The next day, the manly men go off to grunt, beat their chests with their fists, and eat raw meat while the girls giggle about kissing and have a feathery pillow fight in their nighties. Oh, by the way, the giggly kissy part isn’t a joke. We’ll get our next round of “Why We Don’t Kiss Before Marriage” schlock.
So Super Smart Jeremy decides golf would be a good man-time sport because he’s never played the damn thing before. To compensate for his tiny golf balls, he dresses up like he failed an audition for Newsies. I feel like somehow, in some sub-universe, this is racist to golfers.
The sorry little shit can’t even get his ball two inches away from the tee. I bet if he had his way and not TLC’s he would’ve chosen a semi-real bachelor party sport, like basketball. Or maybe it was the only sport that wouldn’t cause Derick to projectile vomit all over everyone. Meanwhile, the guys begin smacking their balls around so hard, it’s borderline homoerotic. Just kidding, it’s just as lame as you’d imagine. Even after Ben says it takes him 21 strokes to get his ball out.

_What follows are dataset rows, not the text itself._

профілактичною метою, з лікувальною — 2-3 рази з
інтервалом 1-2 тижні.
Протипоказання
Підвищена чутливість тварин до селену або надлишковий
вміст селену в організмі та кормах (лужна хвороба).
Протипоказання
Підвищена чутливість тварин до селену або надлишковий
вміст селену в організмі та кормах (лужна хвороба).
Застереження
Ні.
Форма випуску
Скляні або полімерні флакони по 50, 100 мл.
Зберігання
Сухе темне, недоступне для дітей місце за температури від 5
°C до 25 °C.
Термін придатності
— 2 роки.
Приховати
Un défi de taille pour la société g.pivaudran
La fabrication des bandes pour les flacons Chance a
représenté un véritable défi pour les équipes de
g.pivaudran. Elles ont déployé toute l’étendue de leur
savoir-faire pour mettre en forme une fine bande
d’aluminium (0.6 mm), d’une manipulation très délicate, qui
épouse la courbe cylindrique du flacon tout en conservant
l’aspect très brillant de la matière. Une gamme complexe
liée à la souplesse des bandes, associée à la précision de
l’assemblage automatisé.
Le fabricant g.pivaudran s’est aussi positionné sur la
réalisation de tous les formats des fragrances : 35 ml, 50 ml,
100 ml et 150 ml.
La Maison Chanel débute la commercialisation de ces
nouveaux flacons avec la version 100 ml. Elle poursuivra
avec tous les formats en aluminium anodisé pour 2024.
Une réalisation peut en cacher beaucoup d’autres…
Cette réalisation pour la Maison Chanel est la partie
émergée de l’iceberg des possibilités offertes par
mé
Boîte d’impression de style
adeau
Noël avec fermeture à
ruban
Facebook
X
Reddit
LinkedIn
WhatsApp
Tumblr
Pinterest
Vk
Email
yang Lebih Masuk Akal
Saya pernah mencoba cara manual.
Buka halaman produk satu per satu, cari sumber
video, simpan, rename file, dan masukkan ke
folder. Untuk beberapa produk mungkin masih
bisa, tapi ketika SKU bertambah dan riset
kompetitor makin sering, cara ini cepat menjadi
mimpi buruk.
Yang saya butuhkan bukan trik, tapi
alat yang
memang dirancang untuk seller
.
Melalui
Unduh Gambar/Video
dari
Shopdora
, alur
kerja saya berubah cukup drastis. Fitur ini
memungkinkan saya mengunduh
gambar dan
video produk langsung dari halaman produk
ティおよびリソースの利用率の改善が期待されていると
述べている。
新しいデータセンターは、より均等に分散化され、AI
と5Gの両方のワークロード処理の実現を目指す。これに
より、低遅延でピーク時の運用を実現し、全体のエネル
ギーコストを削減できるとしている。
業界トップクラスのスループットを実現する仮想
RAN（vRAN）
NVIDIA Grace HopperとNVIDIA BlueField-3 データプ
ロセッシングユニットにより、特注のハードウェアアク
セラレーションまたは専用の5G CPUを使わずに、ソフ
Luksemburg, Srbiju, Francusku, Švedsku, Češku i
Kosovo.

The Duggars are stupid. This has become a weekly segment. It’s as stale as a piece of month-old bread.
So back at the Compound, we see the flipside of the ‘jender’ stereotyping bachelor/ette weekend, where Jinger and the ladies are making bridal jewelry. Yep, makes sense. During a party weekend meant to celebrate independence while you can, the girls at at home with the kids and making shit. I’m surprised it wasn’t a fucking cupcake-baking party, or a sewing circle. Or a cattle drive.
Okay, it’s amazing how they’re talking about “going left or right” during the kiss. They sound like they’re talking about making two Barbie dolls scissor each other. If they can barely get the mechanics of a five-second dry kiss right, I bet each and every one of those girls’ wedding nights were like putting an IKEA chair together (at least Jill figured it out somehow, as Izzy was definitely a honeymoon baby).
So after that, Jeremy jets home to Laredo. You would THINK the episode ends there, but nooooooo. Jill still has to make at least part of the episode about her, so we’re tortured treated to a final segment where the Dullards go to Derick’s old alma mater, where he was once the mascot, Pistol Pete.
Pistol Pete is the most terrifying mascot of anything since Cookie Monster’s testicles dropped and went to Canada to film PSAs about little kids putting shit in their mouths.
So Derick’s college and his tradition of beheading over sized plastic cowboys connects him to his father, and he gets all sentimental about it. They get all excited about Izzy seeing Derick play 2nd Amendment Johnny, but I already know that they won’t pay for the hundreds of hours of therapy he would need after seeing THAT coming towards him.
So, after inducing emotional trauma on an 18-month-old, TLC passes it off as cute, and Derick and his mom show Jill the spot where Kathy had to tell him his father died suddenly in his sleep. I’m sure she appreciated such a private, vulnerable moment being broadcast on cable TV for the sake of manipulating a bunch of stupid strangers into feeling sorry for her. It’s such a shoehorned moment. TLC and the Duggars really have no shame.